▶ Work task
Below are some entries. Copy each line that holds the string "them".

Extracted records

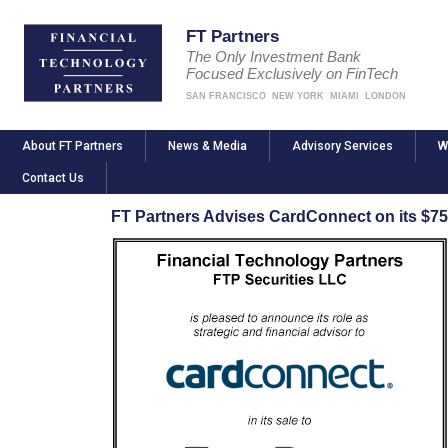
FT Partners
The Only Investment Bank
Focused Exclusively on FinTech
SAN FRANCISCO
NEW YORK
MIAMI
LONDON
About FT Partners
News & Media
Advisory Services
W
Contact Us
FT Partners Advises CardConnect on its $750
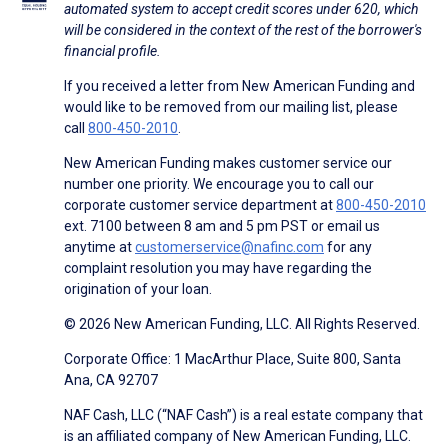
automated system to accept credit scores under 620, which
will be considered in the context of the rest of the borrower's
financial profile.
If you received a letter from New American Funding and
would like to be removed from our mailing list, please
call
800-450-2010
.
New American Funding makes customer service our
number one priority. We encourage you to call our
corporate customer service department at
800-450-2010
ext. 7100 between 8 am and 5 pm PST or email us
anytime at
customerservice@nafinc.com
for any
complaint resolution you may have regarding the
origination of your loan.
© 2026 New American Funding, LLC. All Rights Reserved.
Corporate Office: 1 MacArthur Place, Suite 800, Santa
Ana, CA 92707
NAF Cash, LLC (“NAF Cash”) is a real estate company that
is an affiliated company of New American Funding, LLC.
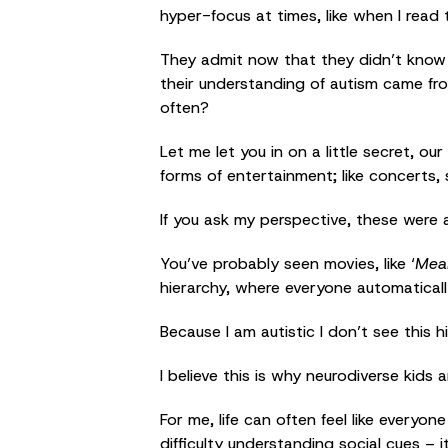
hyper-focus at times, like when I read 
They admit now that they didn’t know 
their understanding of autism came fro
often?
Let me let you in on a little secret, o
forms of entertainment; like concerts,
If you ask my perspective, these were a
You’ve probably seen movies, like ‘
Mean
hierarchy, where everyone automatica
Because I am autistic I don’t see this 
I believe this is why neurodiverse kids a
For me, life can often feel like everyo
difficulty understanding social cues –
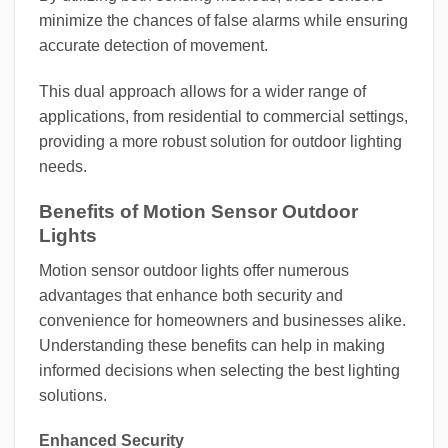
minimize the chances of false alarms while ensuring
accurate detection of movement.
This dual approach allows for a wider range of
applications, from residential to commercial settings,
providing a more robust solution for outdoor lighting
needs.
Benefits of Motion Sensor Outdoor
Lights
Motion sensor outdoor lights offer numerous
advantages that enhance both security and
convenience for homeowners and businesses alike.
Understanding these benefits can help in making
informed decisions when selecting the best lighting
solutions.
Enhanced Security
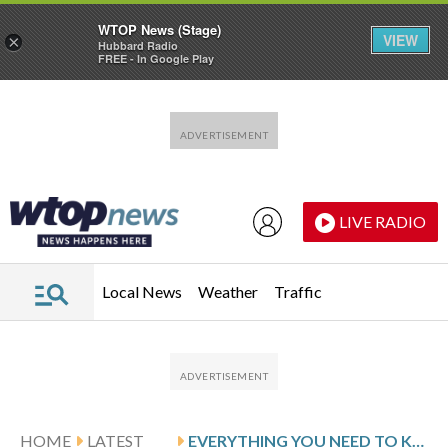
WTOP News (Stage)
VIEW
×
Hubbard Radio
FREE - In Google Play
Skip to main content
Skip to footer
LIVE RADIO
Local News
Weather
Traffic
HOME
LATEST
EVERYTHING YOU NEED TO KNOW ABOUT AFFIRM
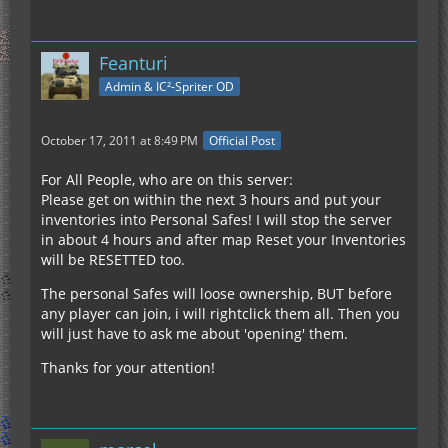
Feanturi
Admin & IC²-Spriter OD
October 17, 2011 at 8:49 PM
Official Post
For All People, who are on this server:
Please get on within the next 3 hours and put your
inventories into Personal Safes! I will stop the server
in about 4 hours and after map Reset your Inventories
will be RESETTED too.
The personal Safes will loose ownership, BUT before
any player can join, i will rightclick them all. Then you
will just have to ask me about 'opening' them.
Thanks for your attention!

▶ Your solution
any player can join, i will rightclick them all. Then you
will just have to ask me about 'opening' them.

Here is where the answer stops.